We test goodwill at the reporting unit level, which is one level below our operating segment. We identify our reporting units by assessing whether the components of our operating segment constitute businesses for which discrete financial information is available and segment management regularly reviews the operating results of those components. We also aggregate components that have similar economic characteristics into single reporting units (for example, similar products and / or services, similar long-term financial results, product processes, classes of customers, etc.). We have three reporting units: the Linear Motion Products reporting unit, the Rest of Products reporting unit, and the Precision Conveyance reporting unit, which have goodwill totaling $9,699,000, $319,838,000, and $401,681,000, respectively, as of September 30, 2025.

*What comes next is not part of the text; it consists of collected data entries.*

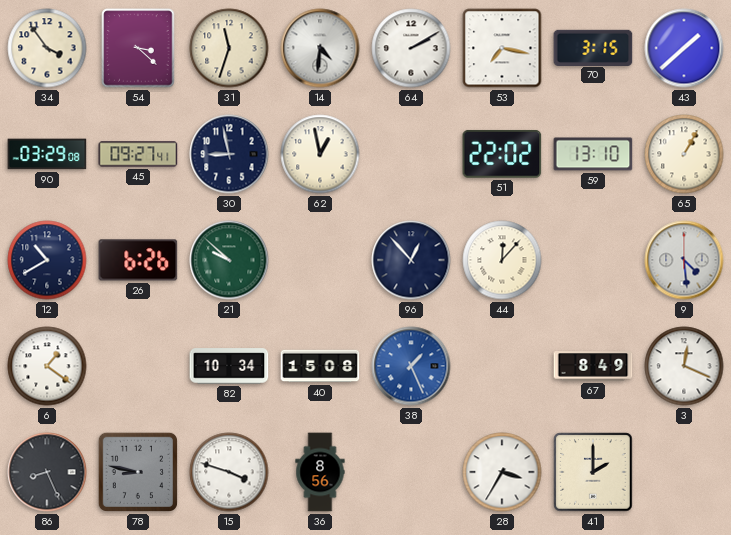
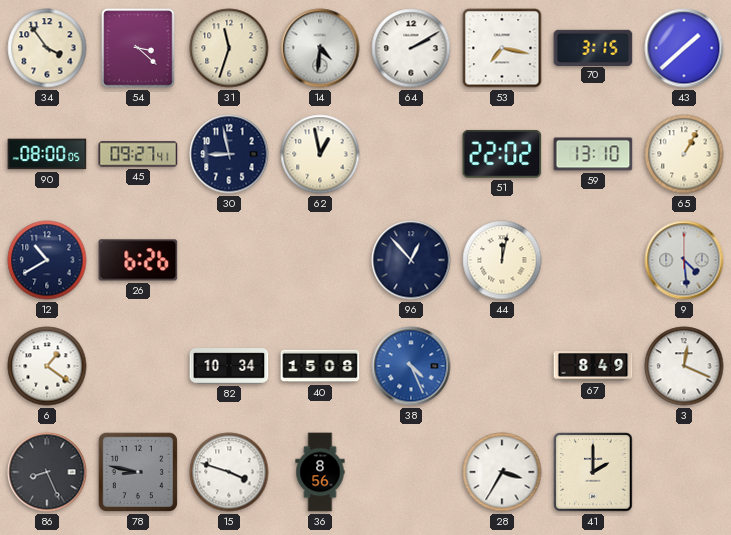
90: 03:29 -> 08:00
21: 9:52 -> none
44: 12:07 -> 12:02
38: 1:26 -> 4:26
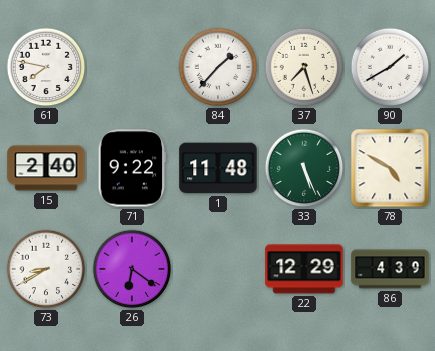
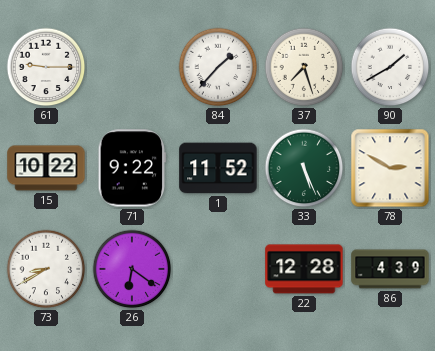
61: 7:47 -> 9:15
15: 2:40 -> 10:22
1: 11:48 -> 11:52
78: 4:50 -> 2:50
22: 12:29 -> 12:28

We currently do not believe that it is more likely than not that the fair value of any of our reporting units is less than its applicable carrying value. Additionally, we currently do not believe that we have any significant impairment indicators. However, if the projected long-term revenue growth rates, profit margins, or terminal growth rates are significantly lower, and/or the estimated weighted-average cost of capital is higher, future testing may indicate impairment of one or more of the Company's reporting units and, as a result, the related goodwill may be impaired.
Refer to our 2025 Form 10-K for additional information regarding our annual goodwill impairment process.
Seasonality and Quarterly Results
Quarterly results may be materially affected by the timing of large customer orders, periods of high vacation and holiday concentrations, legal settlements, gains or losses in our portfolio of marketable securities, restructuring charges, favorable or unfavorable foreign currency translation, divestitures and acquisitions. Therefore, the operating results for any particular fiscal quarter are not necessarily indicative of results for any subsequent fiscal quarter or for the full fiscal year.
Effects of New Accounting Pronouncements
Information regarding the effects of new accounting pronouncements is included in Note 17 to the accompanying consolidated financial statements included in this Quarterly Report on Form 10-Q.